Web DevCenter    
 Published on Web DevCenter (http://www.oreillynet.com/javascript/)
 See this if you're having trouble printing code examples


O'Reilly Book Excerpts: Spidering Hacks

More Spidering Hacks

by Morbus Iff and Tara Calishain

Related Reading

Spidering Hacks
100 Industrial-Strength Tips & Tools
By Morbus Iff, Tara Calishain

Editor's note: In last week's sample hacks, excerpted from Spidering Hacks, we showed you two workarounds that will save you time and extra trips to your favorite web sites. This week we offer two more hacks on grabbing--or scraping--the information you need, whether it's the link count for a particular Yahoo! category, or the quick answer for the word that's just on the tip of your tongue. Enjoy.

Hack #49: Yahoo! Directory Mindshare in Google

How does link popularity compare in Yahoo!'s searchable subject index versus Google's full-text index? Find out by calculating mindshare!

Yahoo! and Google are two very different animals. Yahoo! indexes only a site's main URL, title, and description, while Google builds full-text indexes of entire sites. Surely there's some interesting cross-pollination when you combine results from the two.

This hack scrapes all the URLs in a specified subcategory of the Yahoo! directory. It then takes each URL and gets its link count from Google. Each link count provides a nice snapshot of how a particular Yahoo! category and its listed sites stack up on the popularity scale.
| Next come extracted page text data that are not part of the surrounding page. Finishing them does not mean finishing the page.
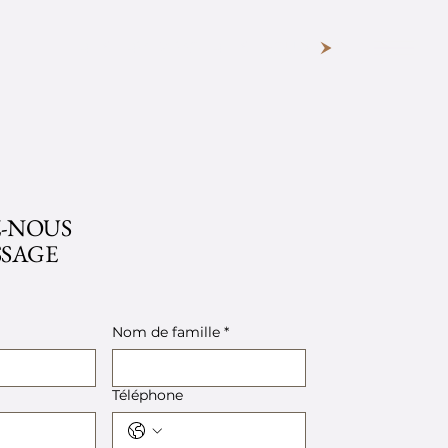
RÉSERVEZ VOTRE SÉJOUR
Z-NOUS
SSAGE
Nom de famille
*
Téléphone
TIP: What's a link count? It's simply the total number of pages in Google's index that link to a specific URL.

There are a couple of ways you can use your knowledge of a subcategory's link count. If you find a subcategory whose URLs have only a few links each in Google, you may have found a subcategory that isn't getting a lot of attention from Yahoo!'s editors. Consider going elsewhere for your research. If you're a webmaster and you're considering paying to have Yahoo! add you to their directory, run this hack on the category in which you want to be listed. Are most of the links really popular? If they are, are you sure your site will stand out and get clicks? Maybe you should choose a different category.

We got this idea from a similar experiment Jon Udell (http://weblog.infoworld.com/udell/) did in 2001. He used AltaVista instead of Google; see mindshare-script.txt. We appreciate the inspiration, Jon!

The Code

You will need a Google API account (http://api.google.com/), as well as the SOAP::Lite and HTML::LinkExtor Perl modules to run the following code:

#!/usr/bin/perl -w

use strict;
use LWP::Simple;
use HTML::LinkExtor;
use SOAP::Lite;

my $google_key  = "your API key goes here";
my $google_wdsl = "GoogleSearch.wsdl";
my $yahoo_dir   = shift || "/Computers_and_Internet/Data_Formats/XML_  _".
                  "eXtensible_Markup_Language_/RSS/News_Aggregators/";

# download the Yahoo! directory.
my $data = get("http://dir.yahoo.com" . $yahoo_dir) or die $!;

# create our Google object.
my $google_search = SOAP::Lite->service("file:$google_wdsl");
my %urls; # where we keep our counts and titles.

# extract all the links and parse 'em.
HTML::LinkExtor->new(\&mindshare)->parse($data);
sub mindshare { # for each link we find...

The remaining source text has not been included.